_Listed records:_

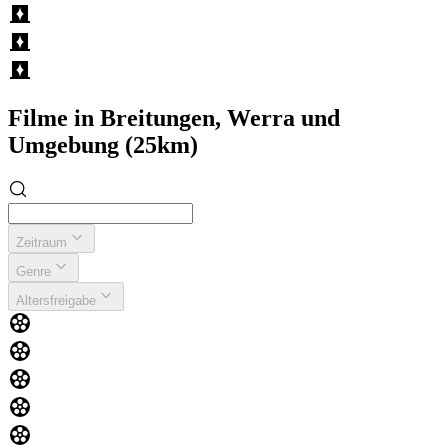
Filme in Breitungen, Werra und
Umgebung (25km)
Zeitraum
Genre
Altersfreigabe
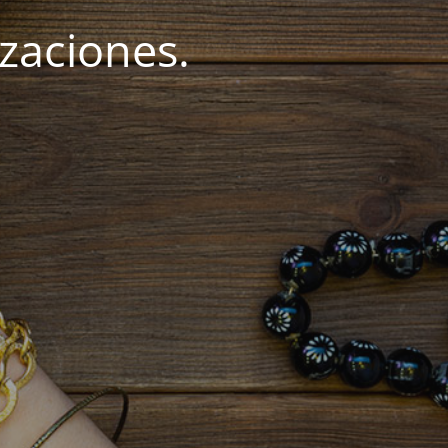
zaciones.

_Exercise goal:_
Every record gets retyped exactly; no picture goes into the copy.

_Response area:_
Filme in Breitungen, Werra und
Umgebung (25km)
Zeitraum
Genre
Altersfreigabe
zaciones.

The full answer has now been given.